What is Target Leakage?
Target leakage, sometimes called data leakage, is one of the most difficult problems when developing a machine learning model. It happens when you train your algorithm on a dataset that includes information that would not be available at the time of prediction when you apply that model to data you collect in the future. Since it already knows the actual outcomes, the model’s results will be unrealistically accurate for the training data, like bringing an answer sheet into an exam.
“Any other feature whose value would not actually be available in practice at the time you’d want to use the model to make a prediction is a feature that can introduce leakage to your model.” – Data Skeptic
To avoid target leakage, omit data that will not be known at the time of the target outcome. The following timeline shows the process of avoiding target leakage when predicting the outcome of a medical visit, such as whether or not a patient will be diagnosed with heart disease (marked as “target observed”). When constructing your training dataset, you should include data that occurs on the timeline before the “target observed” point, such as office visit data, lab procedure data, and diagnostic test data. However, you should not include data from tests or office visits that occurred after the initial diagnosis of heart disease. Those data will have been collected with the diagnosis in mind, which you won’t know when you apply the model to future data to make a prediction.

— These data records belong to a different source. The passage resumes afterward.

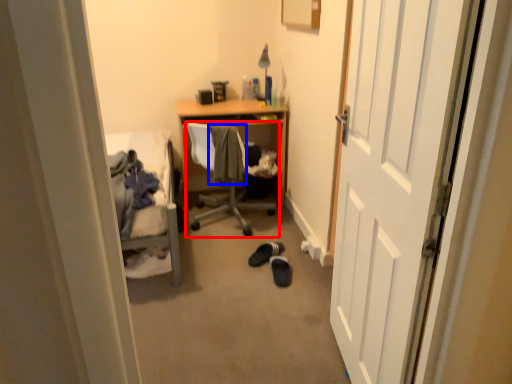 Question: Which of the following is the closest to the observer, chair (highlighted by a red box) or clothing (highlighted by a blue box)?

Choices:
 (A) chair
 (B) clothing

Answer: (A) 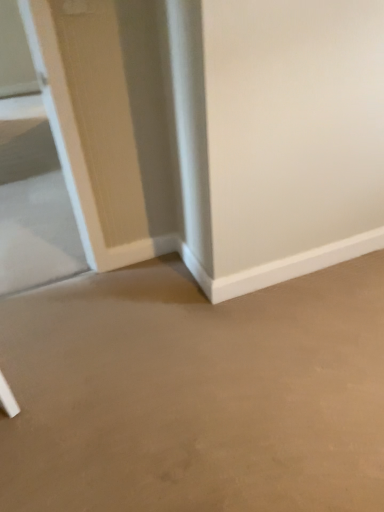 What do you see at coordinates (33, 197) in the screenshot? I see `clear glass door at left` at bounding box center [33, 197].

At what (x,y) coordinates should I click in order to perform the action: click on clear glass door at left. Please return your answer as a coordinate pair (x, y). This screenshot has height=512, width=384. Looking at the image, I should click on (33, 197).

This screenshot has width=384, height=512. I want to click on beige matte concrete at center, so pyautogui.click(x=195, y=393).

What do you see at coordinates (195, 393) in the screenshot?
I see `beige matte concrete at center` at bounding box center [195, 393].

Identify the location of clear glass door at left. 33,197.

Based on their positions, is clear glass door at left located to the left or right of beige matte concrete at center?

In the image, clear glass door at left appears on the left side of beige matte concrete at center.

Is clear glass door at left in front of or behind beige matte concrete at center in the image?

clear glass door at left is positioned farther from the viewer than beige matte concrete at center.

Considering the points (13, 291) and (114, 289), which point is in front, point (13, 291) or point (114, 289)?

The point (114, 289) is in front.

From the image's perspective, is clear glass door at left below beige matte concrete at center?

No, from the image's perspective, clear glass door at left is not below beige matte concrete at center.

In the scene shown: From a real-world perspective, does clear glass door at left stand above beige matte concrete at center?

No, from a real-world perspective, clear glass door at left is not on top of beige matte concrete at center.

Which object is thinner, clear glass door at left or beige matte concrete at center?

With smaller width is beige matte concrete at center.

From the picture: Does clear glass door at left have a greater height compared to beige matte concrete at center?

No, clear glass door at left is not taller than beige matte concrete at center.

Is clear glass door at left bigger or smaller than beige matte concrete at center?

Considering their sizes, clear glass door at left takes up less space than beige matte concrete at center.

Consider the image. Is clear glass door at left completely or partially outside of beige matte concrete at center?

Yes, clear glass door at left is outside of beige matte concrete at center.

Can you see clear glass door at left touching beige matte concrete at center?

No, clear glass door at left is not in contact with beige matte concrete at center.

Is clear glass door at left turned away from beige matte concrete at center?

clear glass door at left is not turned away from beige matte concrete at center.

What's the angular difference between clear glass door at left and beige matte concrete at center's facing directions?

There is a 180-degree angle between the facing directions of clear glass door at left and beige matte concrete at center.

The height and width of the screenshot is (512, 384). In the image, there is a beige matte concrete at center. What are the coordinates of `glass door above it (from the image's perspective)` in the screenshot? It's located at (33, 197).

Can you confirm if beige matte concrete at center is positioned to the left of clear glass door at left?

In fact, beige matte concrete at center is to the right of clear glass door at left.

Which is behind, beige matte concrete at center or clear glass door at left?

clear glass door at left is behind.

Which point is more forward, (195, 441) or (14, 273)?

The point (195, 441) is closer to the camera.

From the image's perspective, which is below, beige matte concrete at center or clear glass door at left?

beige matte concrete at center is shown below in the image.

From a real-world perspective, which is physically below, beige matte concrete at center or clear glass door at left?

clear glass door at left, from a real-world perspective.

Looking at their sizes, would you say beige matte concrete at center is wider or thinner than clear glass door at left?

Considering their sizes, beige matte concrete at center looks slimmer than clear glass door at left.

Who is taller, beige matte concrete at center or clear glass door at left?

beige matte concrete at center.

Considering the sizes of objects beige matte concrete at center and clear glass door at left in the image provided, who is smaller, beige matte concrete at center or clear glass door at left?

Smaller between the two is clear glass door at left.

Can we say beige matte concrete at center lies outside clear glass door at left?

Yes.

Is beige matte concrete at center not near clear glass door at left?

Yes.

Could you tell me if beige matte concrete at center is turned towards clear glass door at left?

Yes.

Image resolution: width=384 pixels, height=512 pixels. What are the coordinates of `concrete on the right of clear glass door at left` in the screenshot? It's located at (195, 393).

Where is `glass door below the beige matte concrete at center (from a real-world perspective)`? The image size is (384, 512). glass door below the beige matte concrete at center (from a real-world perspective) is located at coordinates (33, 197).

The height and width of the screenshot is (512, 384). I want to click on concrete above the clear glass door at left (from a real-world perspective), so click(195, 393).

Why is Target Leakage important?
Target leakage is a consistent and pervasive problem in machine learning and data science. It causes a model to overrepresent its generalization error, which makes it useless for any real-world application.
The prevalence of target leakage proves that deep domain knowledge is essential for machine learning and artificial intelligence (AI) initiatives. Business analytics professionals and others with knowledge of the practical application of the machine learning models need to be involved in all aspects of data science projects, from problem specification to data collection to deployment, in order to develop models that deliver actual value to the business.
Target leakage is particularly nefarious because it can be both intentional and unintentional, making it difficult to identify. For example, Kaggle contestants have intentionally included sampling errors that resulted in target leakage in order to develop highly accurate models and gain a competitive edge in data science competitions.
Target Leakage + DataRobot
In order to identify and rectify target leakage, you need substantial domain expertise and understanding of the business context in which you’re going to apply your predictive model. Since there is no way to identify target leakage with 100% accuracy, you need to have a deep understanding of your data, critically analyze the model’s outputs, and investigate further if something raises your suspicions.
DataRobot has several features that help you identify possible target leakage:
- Accuracy leaderboard. A perfect or near-perfect accuracy score for a model is a red flag and warrants further investigation.
- Feature impact. DataRobot automatically calculates the impact each variable has on the outcome of each model, and those with a high probability of including target leakage will have an alarmingly high score.